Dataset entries
########

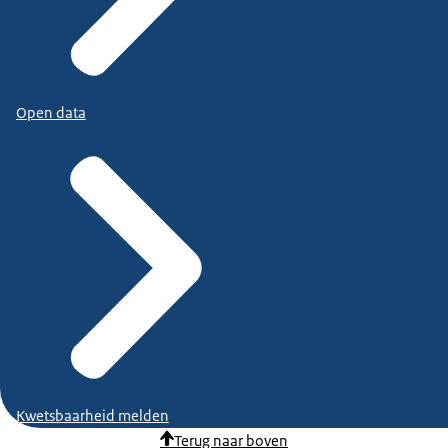
Open data
Kwetsbaarheid melden
Terug naar boven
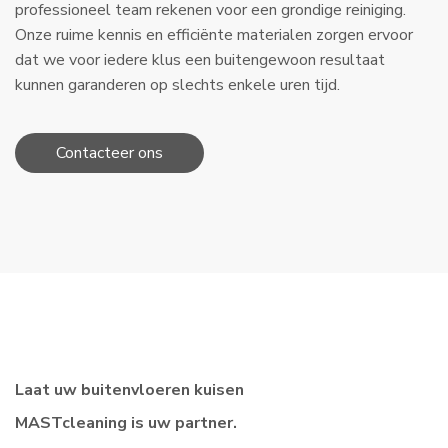
professioneel team rekenen voor een grondige reiniging.
Onze ruime kennis en efficiënte materialen zorgen ervoor
dat we voor iedere klus een buitengewoon resultaat
kunnen garanderen op slechts enkele uren tijd.
Contacteer ons
Laat uw buitenvloeren kuisen
MASTcleaning is uw partner.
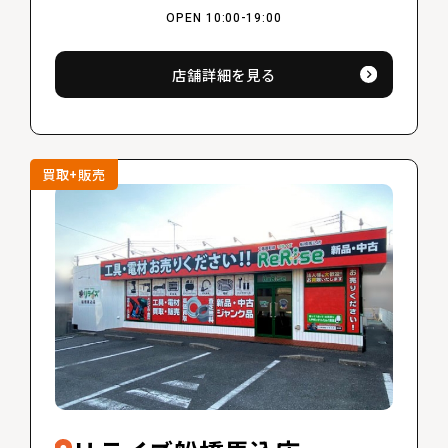
OPEN 10:00-19:00
店舗詳細を見る
買取+販売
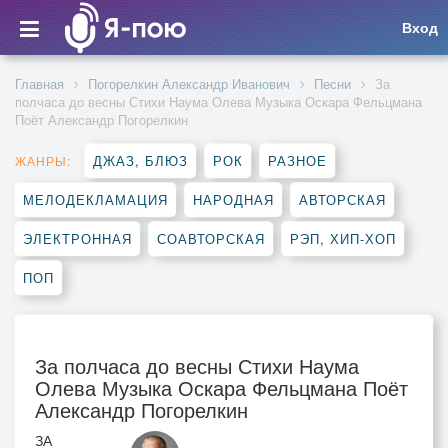
Вход
Главная
Погорелкин Александр Иванович
Песни
За
полчаса до весны Стихи Наума Олева Музыка Оскара Фельцмана
Поёт Александр Погорелкин
ДЖАЗ, БЛЮЗ
РОК
РАЗНОЕ
ЖАНРЫ:
МЕЛОДЕКЛАМАЦИЯ
НАРОДНАЯ
АВТОРСКАЯ
ЭЛЕКТРОННАЯ
СОАВТОРСКАЯ
РЭП, ХИП-ХОП
ПОП
За полчаса до весны Стихи Наума
Олева Музыка Оскара Фельцмана Поёт
Александр Погорелкин
ЗА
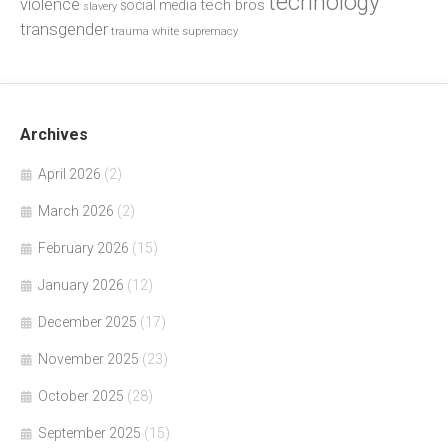
technology
violence
tech bros
social media
slavery
transgender
trauma
white supremacy
Archives
April 2026
(2)
March 2026
(2)
February 2026
(15)
January 2026
(12)
December 2025
(17)
November 2025
(23)
October 2025
(28)
September 2025
(15)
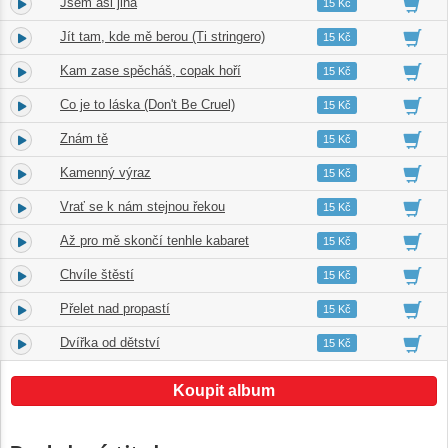
Jsem asi jiná
14.
03:15
15 Kč
Jít tam, kde mě berou (Ti stringero)
15.
04:05
15 Kč
Kam zase spěcháš, copak hoří
16.
02:40
15 Kč
Co je to láska (Don't Be Cruel)
17.
01:44
15 Kč
Znám tě
18.
03:12
15 Kč
Kamenný výraz
19.
03:12
15 Kč
Vrať se k nám stejnou řekou
20.
02:52
15 Kč
Až pro mě skončí tenhle kabaret
21.
02:53
15 Kč
Chvíle štěstí
22.
03:38
15 Kč
Přelet nad propastí
23.
03:30
15 Kč
Dvířka od dětství
24.
04:44
15 Kč
Koupit album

########

- Activity
An exact reprint of every record is required, with the pictures omitted.

- Reply to the exercise
Open data
Kwetsbaarheid melden
Terug naar boven
professioneel team rekenen voor een grondige reiniging.
Onze ruime kennis en efficiënte materialen zorgen ervoor
dat we voor iedere klus een buitengewoon resultaat
kunnen garanderen op slechts enkele uren tijd.
Contacteer ons
Laat uw buitenvloeren kuisen
MASTcleaning is uw partner.
OPEN 10:00-19:00
店舗詳細を見る
買取+販売
Вход
Главная
Погорелкин Александр Иванович
Песни
За
полчаса до весны Стихи Наума Олева Музыка Оскара Фельцмана
Поёт Александр Погорелкин
ДЖАЗ, БЛЮЗ
РОК
РАЗНОЕ
ЖАНРЫ:
МЕЛОДЕКЛАМАЦИЯ
НАРОДНАЯ
АВТОРСКАЯ
ЭЛЕКТРОННАЯ
СОАВТОРСКАЯ
РЭП, ХИП-ХОП
ПОП
За полчаса до весны Стихи Наума
Олева Музыка Оскара Фельцмана Поёт
Александр Погорелкин
ЗА
technology
violence
tech bros
social media
slavery
transgender
trauma
white supremacy
Archives
April 2026
(2)
March 2026
(2)
February 2026
(15)
January 2026
(12)
December 2025
(17)
November 2025
(23)
October 2025
(28)
September 2025
(15)
Jsem asi jiná
14.
03:15
15 Kč
Jít tam, kde mě berou (Ti stringero)
15.
04:05
15 Kč
Kam zase spěcháš, copak hoří
16.
02:40
15 Kč
Co je to láska (Don't Be Cruel)
17.
01:44
15 Kč
Znám tě
18.
03:12
15 Kč
Kamenný výraz
19.
03:12
15 Kč
Vrať se k nám stejnou řekou
20.
02:52
15 Kč
Až pro mě skončí tenhle kabaret
21.
02:53
15 Kč
Chvíle štěstí
22.
03:38
15 Kč
Přelet nad propastí
23.
03:30
15 Kč
Dvířka od dětství
24.
04:44
15 Kč
Koupit album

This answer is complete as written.